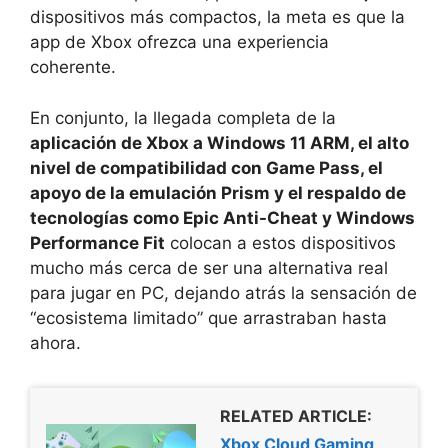
dispositivos más compactos, la meta es que la
app de Xbox ofrezca una experiencia
coherente.
En conjunto, la llegada completa de la
aplicación de Xbox a Windows 11 ARM, el alto
nivel de compatibilidad con Game Pass, el
apoyo de la emulación Prism y el respaldo de
tecnologías como Epic Anti-Cheat y Windows
Performance Fit
colocan a estos dispositivos
mucho más cerca de ser una alternativa real
para jugar en PC, dejando atrás la sensación de
“ecosistema limitado” que arrastraban hasta
ahora.
RELATED ARTICLE:
Xbox Cloud Gaming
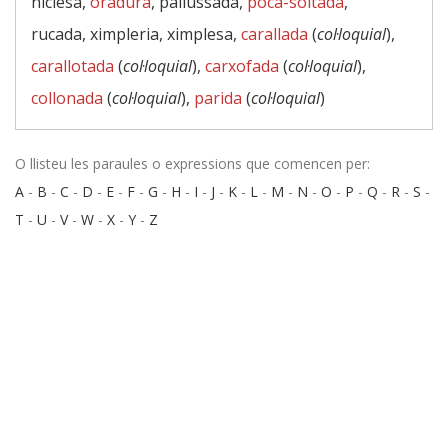
niciesa,
oradura
, pallussada,
poca-soltada
,
rucada, ximpleria, ximplesa,
carallada
(
col·loquial
),
carallotada
(
col·loquial
),
carxofada
(
col·loquial
),
collonada
(
col·loquial
),
parida
(
col·loquial
)
O llisteu les paraules o expressions que comencen per:
A
-
B
-
C
-
D
-
E
-
F
-
G
-
H
-
I
-
J
-
K
-
L
-
M
-
N
-
O
-
P
-
Q
-
R
-
S
-
T
-
U
-
V
-
W
-
X
-
Y
-
Z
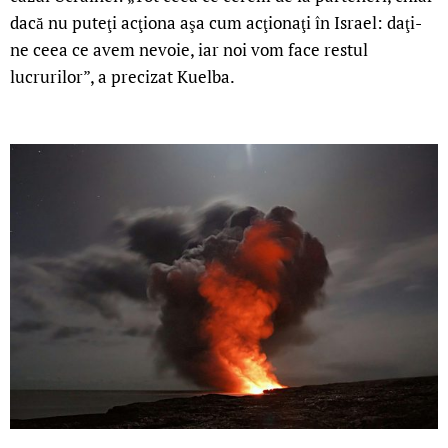
dacă nu puteţi acţiona aşa cum acţionaţi în Israel: daţi-
ne ceea ce avem nevoie, iar noi vom face restul
lucrurilor”, a precizat Kuelba.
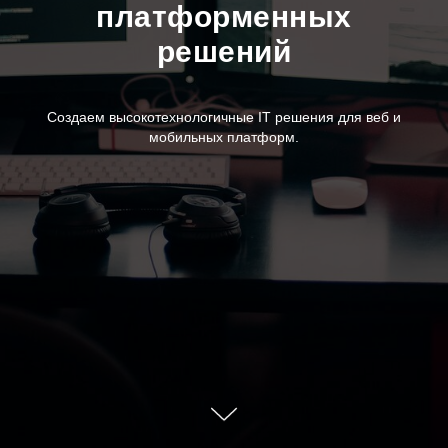
платформенных
решений
Создаем высокотехнологичные IT решения для веб и
мобильных платформ.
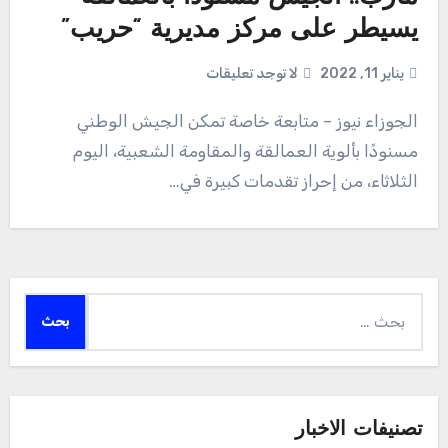
يسيطر على مركز مديرية “حريب”
يناير 11, 2022
لا توجد تعليقات
الجوزاء نيوز – متابعة خاصة تمكن الجيش الوطني
مسنودًا بألوية العمالقة والمقاومة الشعبية، اليوم
الثلاثاء، من إحراز تقدمات كبيرة في…
البحث
عن:
تصنيفات الاخبار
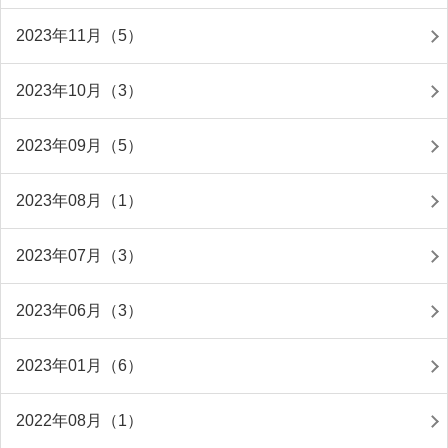
2023年11月（5）
2023年10月（3）
2023年09月（5）
2023年08月（1）
2023年07月（3）
2023年06月（3）
2023年01月（6）
2022年08月（1）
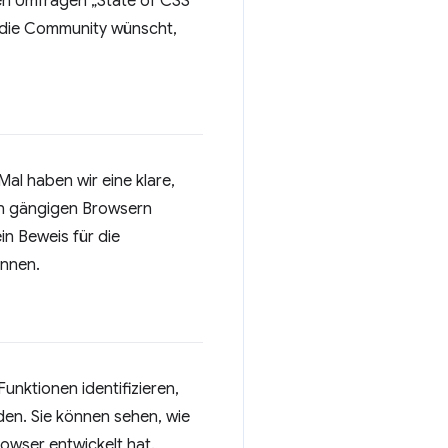
en Umfragen „State of CSS“
h die Community wünscht,
al haben wir eine klare,
len gängigen Browsern
in Beweis für die
önnen.
Funktionen identifizieren,
den. Sie können sehen, wie
rowser entwickelt hat.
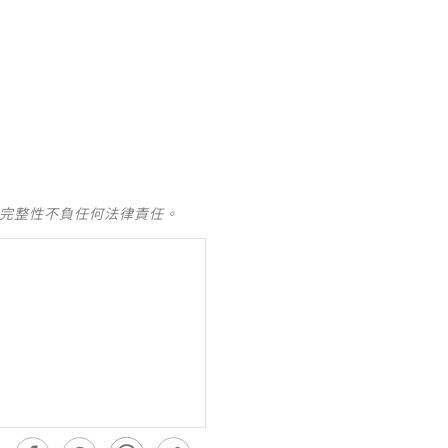
及完整性不負任何法律責任。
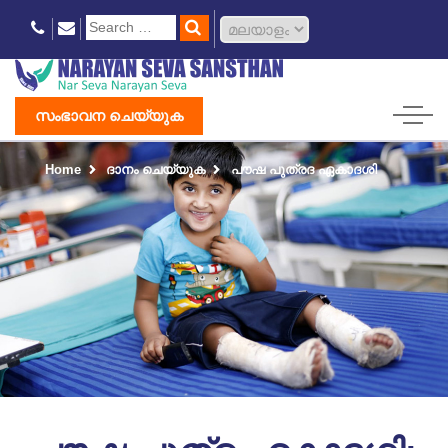
സംഭാവന ചെയ്യുക
Home
ദാനം ചെയ്യുക
പൗഷ പുത്രദ ഏകാദശി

★ ★ ★ ★ ★

*Work required*.
The job is to copy each line from the material above that holds the word "Xbox".

*Result of this task*.
app de Xbox ofrezca una experiencia
aplicación de Xbox a Windows 11 ARM, el alto
Xbox Cloud Gaming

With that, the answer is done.